European policies and legal instruments are increasingly drawn to a technocentric approach regarding Artificial Intelligence (AI) fairness – that is, they pay a lot of attention to the technical issues of AI, such as ensuring that datasets are balanced and free from errors. With this blog post, I argue that it is not sufficient to focus solely on the technical aspects of fairness without also considering the social, political, and economic systems that shape AI’s development and deployment. Instead, a broader socio-technical approach should be considered. This post is based on my recent publication “Predictive justice in light of the new AI Act proposal”.
In the latest years, there has been an increasing trend for police forces and judicial authorities to employ predictive profiling technologies in criminal justice, posing major risks to fundamental rights of citizens. Although there are currently no Courts in which decisions are solely made by an algorithm, in many countries decisional forecast is found in judicial proceedings and in other cases related to law enforcement, such as assessing the risk of domestic violence (e.g., the Spanish Viogen system). That is, AI systems are employed to help judges, lawyers, and law enforcement officers to make decisions on citizens.

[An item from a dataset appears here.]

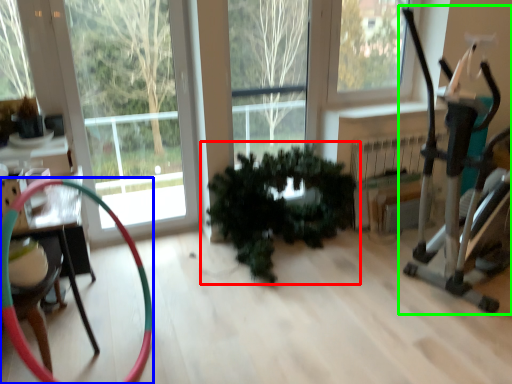 Question: Which object is positioned closest to houseplant (highlighted by a red box)? Select from garden hose (highlighted by a blue box) and baby carriage (highlighted by a green box).

Choices:
 (A) garden hose
 (B) baby carriage

Answer: (B)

The new legal framework on Predictive Justice
The regulatory framework is fragmented across the EU as both the GDPR and the Law Enforcement Directive (LED) leave substantial space to each Member State to regulate the subject under national law. Recently, the AI Act regulation has also been adopted to regulate AI systems. The new proposal introduces a risk-based approach, dividing AI devices into different categories: low risk, medium risk, high risk, and unacceptable risk. These categories are based on the potential negative effects of AI systems on citizens’ rights and freedoms. While exploitative systems are banned, and low/medium risk systems only have to comply with minimal transparency measures, high risk systems are heavily regulated, having to comply with several requirements and obligations aimed at decreasing the risks involved in the use of those devices. Examples of such measures are the obligation for the producer of a high risk AI tools to establish a robust quality assessment system and data government procedures that include training, validation, and testing data sets to detect and correct biases.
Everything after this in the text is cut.